Currently CPU invalidations for permission upgrade occur in
ptep_set_access_flags(). Unfortunately MMU notifiers cannot be called
directly from this architecture specific code as the notifier
callbacks can sleep, and ptep_set_access_flags() is usually called
whilst holding the PTL spinlock. Therefore add the notifier calls
after the PTL is dropped and only if the PTE actually changed. This
will allow secondary MMUs to obtain an updated PTE with appropriate
permissions.

This problem was discovered during testing of an ARM SMMU
implementation that does not support broadcast TLB maintenance
(BTM). In this case the SMMU driver uses notifiers to issue TLB
invalidates. For read-only to read-write pte upgrades the SMMU
continually returned a read-only PTE to the device, even though the
CPU had a read-write PTE installed.

Sending a mmu notifier event to the SMMU driver fixes the problem by
flushing secondary TLB entries. A new notifier event type is added so
drivers may filter out these invalidations if not required. Note a
driver should never upgrade or install a PTE in response to this mmu
notifier event as it is not synchronised against other PTE operations.

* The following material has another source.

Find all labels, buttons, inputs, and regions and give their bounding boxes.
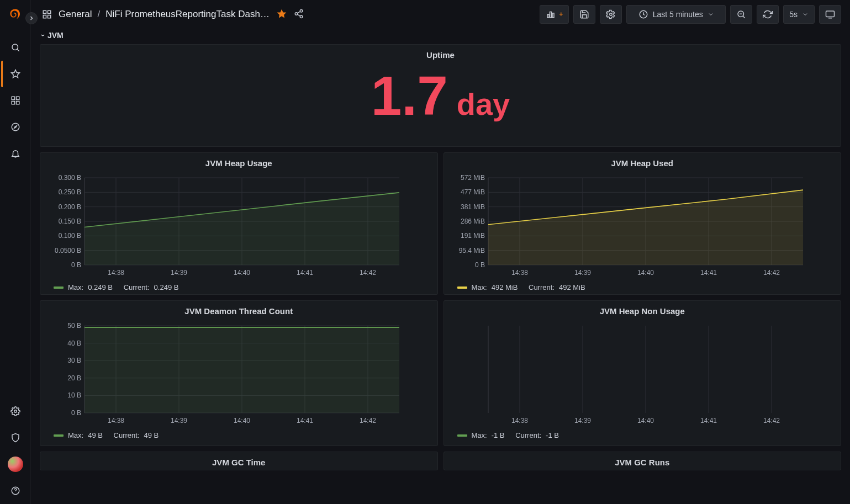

Signed-off-by: Alistair Popple <apopple@nvidia.com>
---
 include/linux/mmu_notifier.h |  6 +++++
 mm/hugetlb.c                 | 24 ++++++++++++++++++-
 mm/memory.c                  | 45 ++++++++++++++++++++++++++++++++++--
 3 files changed, 72 insertions(+), 3 deletions(-)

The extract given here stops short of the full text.